First off, a couple of Torchbearer updates. As you’ve probably seen, Torchbearer #5 is out on Comixology, rounding out most of the platforms we’ll be distributing digitally (sorry Nook, you take too long for us to invest in you at this time. We’ll push all issues to the Nook by issue 6). If you haven’t gotten your issues, I highly encourage you to do so now! We also managed to get Amazon to distribute our first trade, which combines issues 1 through 3! If you weren’t able to make it to a comic con, can’t make any of the comic cons Red Stylo is attending, or don’t want to wait until April to get your own copy (and like the whole “getting-it-delivered-to-your-door” experience), Amazon’s the best place to get it! You’ll also notice that the volume has a weird number (Vol. 0.25). That’s to reflect the fact that the first twelve issues of Torchbearer will reflect one entire volume. Don’t worry: once we have the twelve issues out we won’t be printing the trades piecemeal (so, I guess you can say these odd volume ones are limited edition).
What else am I missing… Oh! Torchbearer 6 updates! I love this issues. I REALLY DO. Michael Montenat’s doing a fantastic job illustrating the issue and I’m copiously giddy with excitement. To me, Torchbearer #6 highlights the motivations behind one of our main characters, Cayoti, while at the same time bringing to light other facets of Prometheus that we really only got a brief glimpse in issue 4.
Enough talking, here are some previews:
Now, onto this week’s topic.
The series bible in comics
Today, I’d like to point out the benefits and uses of having a series bible even if you’re like most sane indie comic book creators and only plan to write 3 – 6 issues at most of a particular series. For those not familiar with the terminology, a series bible (or show bible or simple, the bible) is a reference document where you keep a series’ character information, settings, and other elements (tone, format, etc) that make your series unique. While the series bible is more commonly associated with television production, it has existed in some way in books, movies and yes, comic books. The series bible is why Superman’s curl is always present in every most artist’s version of Superman, why the Joker favors wearing purple and green outfits and why Heisenberg IS the one who knocks. The series bible itself is not fixed: it can change as the series progresses and more information is expanded in a series (I mean, after 40 years the Doctor has corridors in his TARDIS. CORRIDORS! There’s a note somewhere in the Doctor Who bible that highlights this). But changes made to the story bible are not arbitrary. Rather, only changes that affect the character and, in some way, enhance both your character or the universe you’re constructing should be allowed to persist.

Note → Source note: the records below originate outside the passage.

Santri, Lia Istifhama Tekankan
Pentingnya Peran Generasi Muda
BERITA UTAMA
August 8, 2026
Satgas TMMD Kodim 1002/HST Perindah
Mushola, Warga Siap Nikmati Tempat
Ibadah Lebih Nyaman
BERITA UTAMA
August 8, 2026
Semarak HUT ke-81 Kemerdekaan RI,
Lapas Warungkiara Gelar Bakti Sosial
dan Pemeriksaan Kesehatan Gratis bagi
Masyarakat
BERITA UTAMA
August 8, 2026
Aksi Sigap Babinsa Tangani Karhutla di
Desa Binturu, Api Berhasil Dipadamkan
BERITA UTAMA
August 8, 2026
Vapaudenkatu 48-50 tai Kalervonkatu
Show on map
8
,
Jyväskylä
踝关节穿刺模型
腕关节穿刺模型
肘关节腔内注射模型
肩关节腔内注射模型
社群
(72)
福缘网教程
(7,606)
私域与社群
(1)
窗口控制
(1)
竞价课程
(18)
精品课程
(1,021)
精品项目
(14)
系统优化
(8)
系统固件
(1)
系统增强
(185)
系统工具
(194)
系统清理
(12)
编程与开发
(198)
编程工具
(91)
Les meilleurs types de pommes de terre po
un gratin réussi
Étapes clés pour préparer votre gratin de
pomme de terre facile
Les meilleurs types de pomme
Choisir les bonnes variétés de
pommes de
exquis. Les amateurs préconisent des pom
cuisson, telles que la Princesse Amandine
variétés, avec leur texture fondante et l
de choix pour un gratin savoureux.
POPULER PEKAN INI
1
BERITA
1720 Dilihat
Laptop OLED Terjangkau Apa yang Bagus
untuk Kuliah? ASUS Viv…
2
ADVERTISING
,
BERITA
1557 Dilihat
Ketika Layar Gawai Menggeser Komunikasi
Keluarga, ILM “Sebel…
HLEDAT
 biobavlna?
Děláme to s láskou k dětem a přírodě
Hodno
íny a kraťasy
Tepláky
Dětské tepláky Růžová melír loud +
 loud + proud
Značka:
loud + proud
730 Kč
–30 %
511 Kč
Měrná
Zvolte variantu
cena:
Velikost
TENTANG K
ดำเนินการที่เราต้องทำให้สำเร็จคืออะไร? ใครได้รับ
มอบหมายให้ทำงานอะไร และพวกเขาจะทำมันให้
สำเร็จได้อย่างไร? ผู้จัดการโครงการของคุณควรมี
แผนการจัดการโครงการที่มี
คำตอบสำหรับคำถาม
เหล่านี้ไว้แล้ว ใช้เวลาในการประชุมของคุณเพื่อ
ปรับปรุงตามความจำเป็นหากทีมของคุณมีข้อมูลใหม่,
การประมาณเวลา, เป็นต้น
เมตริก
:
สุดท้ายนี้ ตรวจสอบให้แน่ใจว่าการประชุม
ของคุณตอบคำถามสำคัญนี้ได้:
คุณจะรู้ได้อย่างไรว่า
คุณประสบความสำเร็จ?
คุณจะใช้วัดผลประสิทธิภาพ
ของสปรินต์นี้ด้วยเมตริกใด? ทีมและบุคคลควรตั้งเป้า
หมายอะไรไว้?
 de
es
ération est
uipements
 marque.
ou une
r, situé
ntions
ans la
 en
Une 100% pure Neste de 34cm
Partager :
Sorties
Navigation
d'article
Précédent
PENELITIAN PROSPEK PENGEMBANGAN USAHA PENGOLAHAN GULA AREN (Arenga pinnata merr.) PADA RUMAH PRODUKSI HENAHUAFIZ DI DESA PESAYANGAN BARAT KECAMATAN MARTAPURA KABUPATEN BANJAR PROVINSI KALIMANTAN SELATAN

“But what if all you plan to do is write my own issue (or graphic novel)?”, I hear some of you say. “Surely I don’t need to spend all of my time writing down notes and descriptions when I could spend that time writing my script and moving on with creating my own comic book. I mean, I’m not creating a graphical diagram mapping all of my character relationships, right?!”. While this is certainly true and you’re more than welcome to write your book in this manner, I would encourage you to consider the following advantages to writing a series bible.
1) It helps you focus
Writing down how a character looks and how a character looks, behaves, his or her nuances, and motivations will help you understand how they would behave when a particular plot point comes up. Furthermore, as you expand on the world (or universe), having a quick reference of why things are the way the are, how affects what will ensure both consistency in your writing and help speed it up, as you don’t need to necessarily always remember these details.
2) Your artist will thank you
Seriously. Having a series bible will not only help your artist better understand the characters and the world they’re in, but also be able to better define the look and feel of your comic. Not only that, having a document like a series bible will help you secure talent, as they can see both a level of dedication to the work and a plan of action on how to proceed with the comic. No one likes working in a project where no one knows what will happen next.
3) It will help you in pitching projects
First off, there’s no need to bring your series bible to the pitch. No one is going to read it in the few minutes your pitch is going to last. That’s not the role of the pitch. The pitch is meant to entice a publisher into buying your product. And there’s nothing that sounds better to a publisher than a project that has a plan in action (even if the plan is open-ended). Thus, going through the process of writing your series bible BEFORE the pitch can really only help you. And yeah, you can mention that “BTW, we have a story bible where we detail issues 2, 3, up to X number” will help you rather than hurt you.
Now, how to best go about writing one? Truth be told, there really is no format for this. Just create a document in Word, pen and paper, on the whiteboard that you’ll never erase, it doesn’t matter. Just get it done. That said, I would highly recommend Celtx Desktop for writing your series bible. Aside from the fact that they have a number of templates useful for script writing (including comics), Celtx Desktop maintains a record of your characters and settings in a database of sorts that you can go into, modify and expand, in effect serving as your story bible. The only problem with it is that the information stored in this database is not easily exportable, which would mean that for someone else to see it outside of Celtx, you’ll have to rewrite it or copy/paste it into another document that you’ll then revise (thus increasing your workload).
In any case, I hope you’ve come to appreciate the importance of having a series bible for your next project.